Jillian didn't come in. Pam explained that she had stayed at school for the dramatic society and had gone back with Sharon for tea. This, Alan was certain, was not so. She was somewhere with a boy. He was an observant person and Pam was not, and from various things he had heard and noticed he knew that, though only fifteen, Jillian was not a virgin and hadn't been for some time. Of course he also knew that as a responsible parent he ought to discuss this with Pam and try to stop Jillian or just get her on the pill. He was sure she was promiscuous and that the whole thing ought not just to be ignored, but he couldn't discuss anything with Pam. She and Pop and Jillian had only two moods, apathy and anger. Pam would fly into a rage if he told her, and if he insisted, which he couldn't imagine doing, she would scream at Jillian and take her to a doctor to be examined for an intact hymen or pregnancy or venereal disease, or the lot for all he knew.
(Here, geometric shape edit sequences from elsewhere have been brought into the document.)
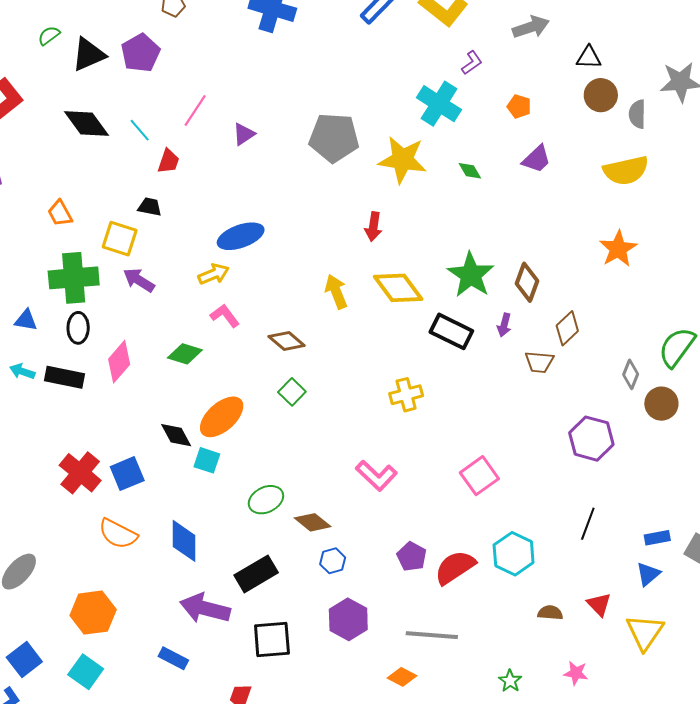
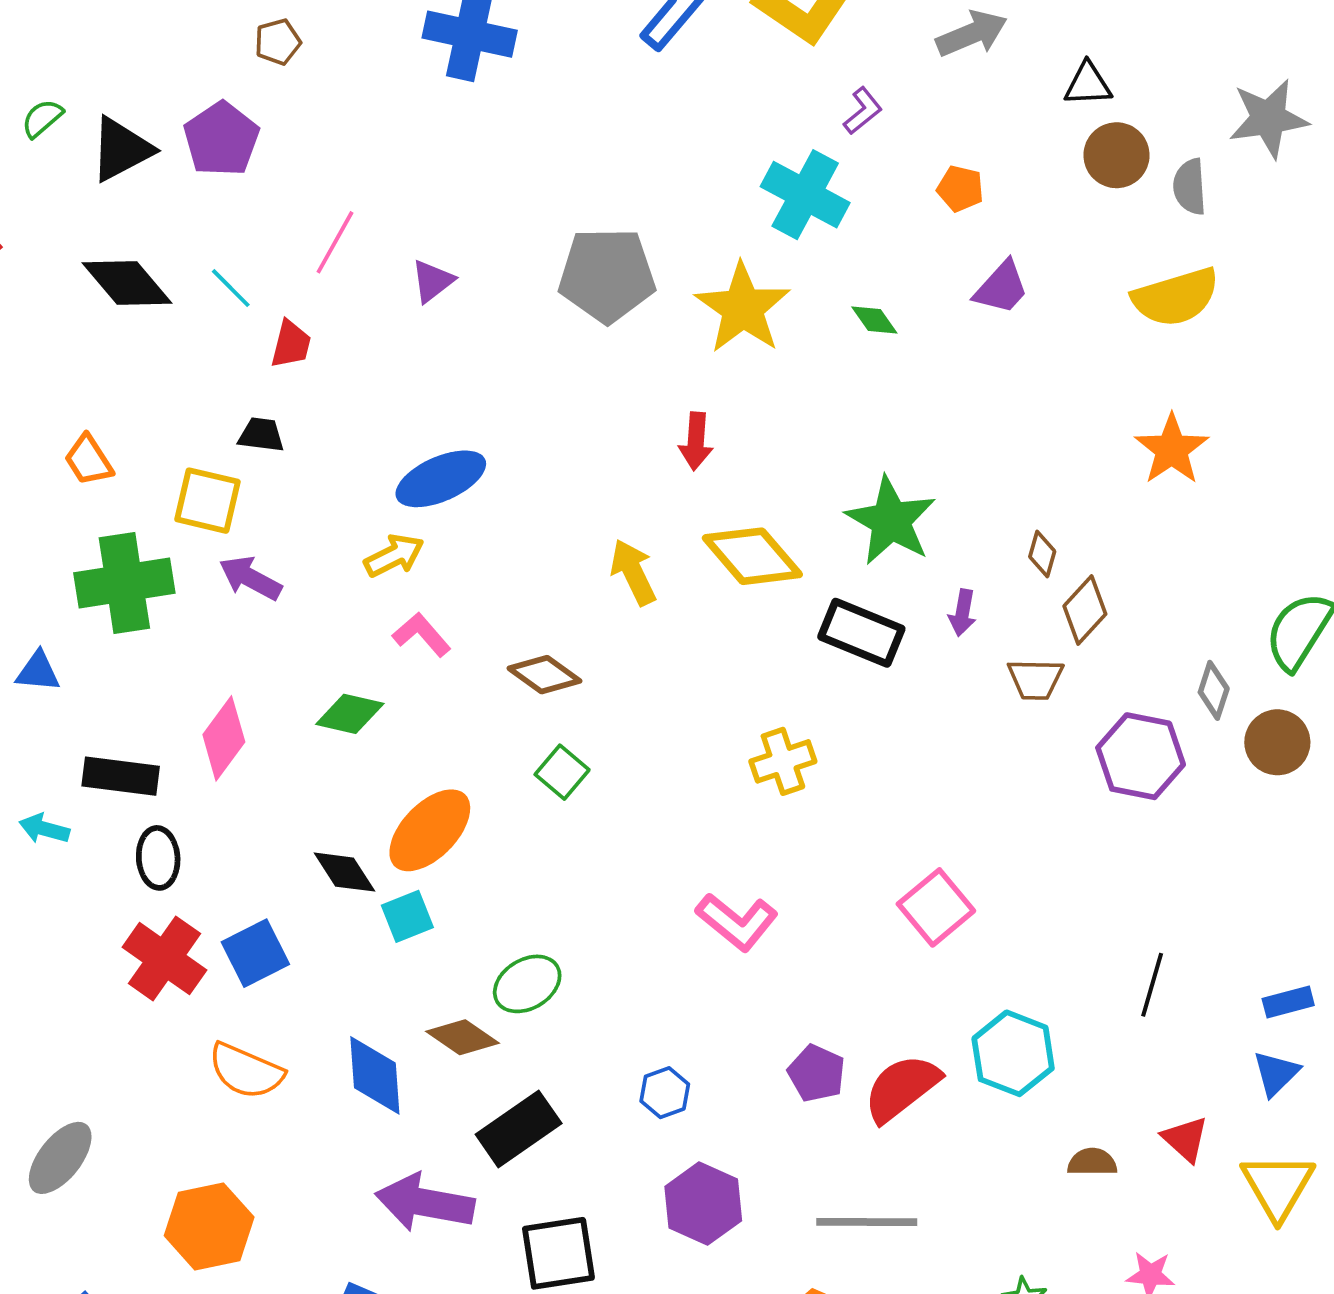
yellow star: (403, 160) -> (743, 308), turned 30
brown diamond: (527, 282) -> (1042, 554), moved, size x0.6
black ellipse: (78, 328) -> (158, 858), moved
cyan arrow: (22, 371) -> (44, 829), moved
purple hexagon: (591, 439) -> (1141, 756), moved
cyan square: (207, 460) -> (407, 916), turned -36
brown diamond: (313, 522) -> (463, 1037), moved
In spite of Christopher's arrant selfishness and bad manners, Alan liked him much better than he liked Jillian. Christopher was good-looking and successful and, besides that, he was his ally against Wilfred Summitt. If anyone could make Pop leave it would be Christopher. Having helped himself to liver, he started in on his grandfather with that savage and, in fact, indefensible teasing which he did defend on the grounds that it was ‘all done in fun'.